Task description: Copy the entries below exactly. Images do not belong in the copy.

Transcribed page contents
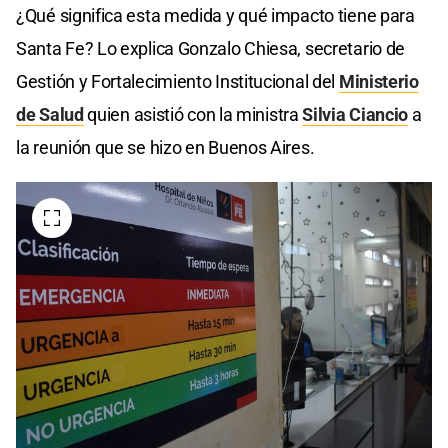
¿Qué significa esta medida y qué impacto tiene para
Santa Fe? Lo explica Gonzalo Chiesa, secretario de
Gestión y Fortalecimiento Institucional del
Ministerio
de Salud
quien asistió con la ministra
Silvia Ciancio
a
la reunión que se hizo en Buenos Aires.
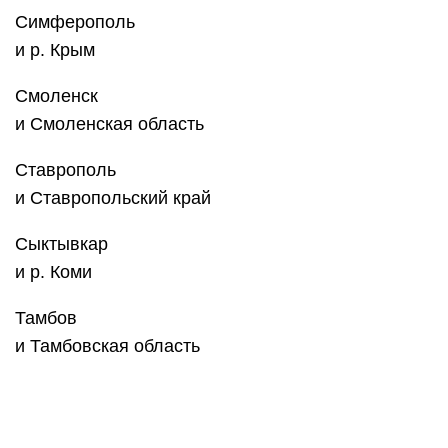
Тверь
и Тверская область
Томск
и Томская область
Тула
и Тульская область
Тюмень
и Тюменская область
Улан-Удэ
и р. Бурятия
Ульяновск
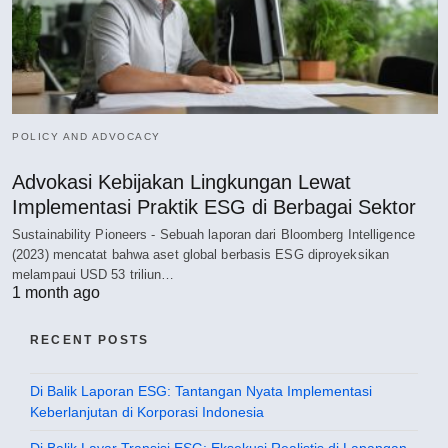
POLICY AND ADVOCACY
Advokasi Kebijakan Lingkungan Lewat
Implementasi Praktik ESG di Berbagai Sektor
Sustainability Pioneers - Sebuah laporan dari Bloomberg Intelligence
(2023) mencatat bahwa aset global berbasis ESG diproyeksikan
melampaui USD 53 triliun…
1 month ago
RECENT POSTS
Di Balik Laporan ESG: Tantangan Nyata Implementasi
Keberlanjutan di Korporasi Indonesia
Di Balik Layar Transisi ESG: Eksekusi Realistis di Lapangan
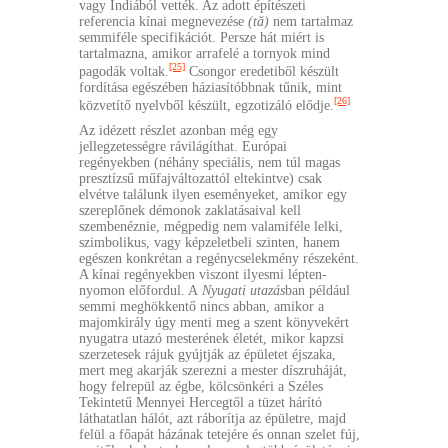
vagy Indiából vették. Az adott építészeti
referencia kínai megnevezése
(tă)
nem tartalmaz
semmiféle specifikációt. Persze hát miért is
tartalmazna, amikor arrafelé a tornyok mind
[25]
pagodák voltak.
Csongor eredetiből készült
fordítása egészében háziasítóbbnak tűnik, mint
[26]
közvetítő nyelvből készült, egzotizáló elődje.
Az idézett részlet azonban még egy
jellegzetességre rávilágíthat. Európai
regényekben (néhány speciális, nem túl magas
presztízsű műfajváltozattól eltekintve) csak
elvétve találunk ilyen eseményeket, amikor egy
szereplőnek démonok zaklatásaival kell
szembenéznie, mégpedig nem valamiféle lelki,
szimbolikus, vagy képzeletbeli szinten, hanem
egészen konkrétan a regénycselekmény részeként.
A kínai regényekben viszont ilyesmi lépten-
nyomon előfordul. A
Nyugati utazás
ban például
semmi meghökkentő nincs abban, amikor a
majomkirály úgy menti meg a szent könyvekért
nyugatra utazó mesterének életét, mikor kapzsi
szerzetesek rájuk gyújtják az épületet éjszaka,
mert meg akarják szerezni a mester díszruháját,
hogy felrepül az égbe, kölcsönkéri a Széles
Tekintetű Mennyei Hercegtől a tüzet hárító
láthatatlan hálót, azt ráborítja az épületre, majd
felül a főapát házának tetejére és onnan szelet fúj,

Response below:
¿Qué significa esta medida y qué impacto tiene para
Santa Fe? Lo explica Gonzalo Chiesa, secretario de
Gestión y Fortalecimiento Institucional del
Ministerio
de Salud
quien asistió con la ministra
Silvia Ciancio
a
la reunión que se hizo en Buenos Aires.
Тверь
и Тверская область
Томск
и Томская область
Тула
и Тульская область
Тюмень
и Тюменская область
Улан-Удэ
и р. Бурятия
Ульяновск
POLICY AND ADVOCACY
Advokasi Kebijakan Lingkungan Lewat
Implementasi Praktik ESG di Berbagai Sektor
Sustainability Pioneers - Sebuah laporan dari Bloomberg Intelligence
(2023) mencatat bahwa aset global berbasis ESG diproyeksikan
melampaui USD 53 triliun…
1 month ago
RECENT POSTS
Di Balik Laporan ESG: Tantangan Nyata Implementasi
Keberlanjutan di Korporasi Indonesia
Di Balik Layar Transisi ESG: Eksekusi Realistis di Lapangan
vagy Indiából vették. Az adott építészeti
referencia kínai megnevezése
(tă)
nem tartalmaz
semmiféle specifikációt. Persze hát miért is
tartalmazna, amikor arrafelé a tornyok mind
[25]
pagodák voltak.
Csongor eredetiből készült
fordítása egészében háziasítóbbnak tűnik, mint
[26]
közvetítő nyelvből készült, egzotizáló elődje.
Az idézett részlet azonban még egy
jellegzetességre rávilágíthat. Európai
regényekben (néhány speciális, nem túl magas
presztízsű műfajváltozattól eltekintve) csak
elvétve találunk ilyen eseményeket, amikor egy
szereplőnek démonok zaklatásaival kell
szembenéznie, mégpedig nem valamiféle lelki,
szimbolikus, vagy képzeletbeli szinten, hanem
egészen konkrétan a regénycselekmény részeként.
A kínai regényekben viszont ilyesmi lépten-
nyomon előfordul. A
Nyugati utazás
ban például
semmi meghökkentő nincs abban, amikor a
majomkirály úgy menti meg a szent könyvekért
nyugatra utazó mesterének életét, mikor kapzsi
szerzetesek rájuk gyújtják az épületet éjszaka,
mert meg akarják szerezni a mester díszruháját,
hogy felrepül az égbe, kölcsönkéri a Széles
Tekintetű Mennyei Hercegtől a tüzet hárító
láthatatlan hálót, azt ráborítja az épületre, majd
felül a főapát házának tetejére és onnan szelet fúj,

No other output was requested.